Exactly as written, copy every line from the one containing "相機大廠傳出收購風聲？" through the end of the records, with the pictures left out.

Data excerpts
++++
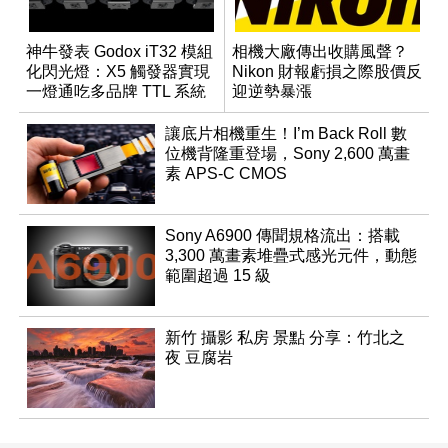
神牛發表 Godox iT32 模組
相機大廠傳出收購風聲？
化閃光燈：X5 觸發器實現
Nikon 財報虧損之際股價反
一燈通吃多品牌 TTL 系統
迎逆勢暴漲
讓底片相機重生！I’m Back Roll 數
位機背隆重登場，Sony 2,600 萬畫
素 APS-C CMOS
Sony A6900 傳聞規格流出：搭載
3,300 萬畫素堆疊式感光元件，動態
範圍超過 15 級
新竹 攝影 私房 景點 分享：竹北之
夜 豆腐岩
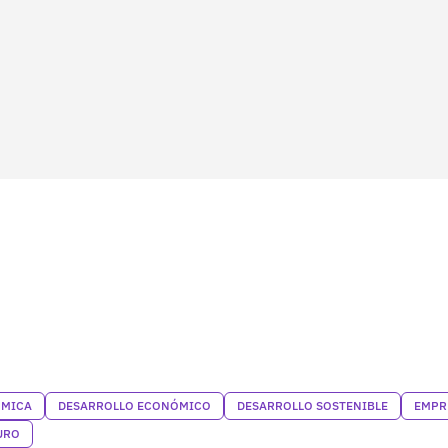
ÓMICA
DESARROLLO ECONÓMICO
DESARROLLO SOSTENIBLE
EMPR
URO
++++
• _Written reply_
相機大廠傳出收購風聲？
化閃光燈：X5 觸發器實現
Nikon 財報虧損之際股價反
一燈通吃多品牌 TTL 系統
迎逆勢暴漲
讓底片相機重生！I’m Back Roll 數
位機背隆重登場，Sony 2,600 萬畫
素 APS-C CMOS
Sony A6900 傳聞規格流出：搭載
3,300 萬畫素堆疊式感光元件，動態
範圍超過 15 級
新竹 攝影 私房 景點 分享：竹北之
夜 豆腐岩
ÓMICA
DESARROLLO ECONÓMICO
DESARROLLO SOSTENIBLE
EMPR
URO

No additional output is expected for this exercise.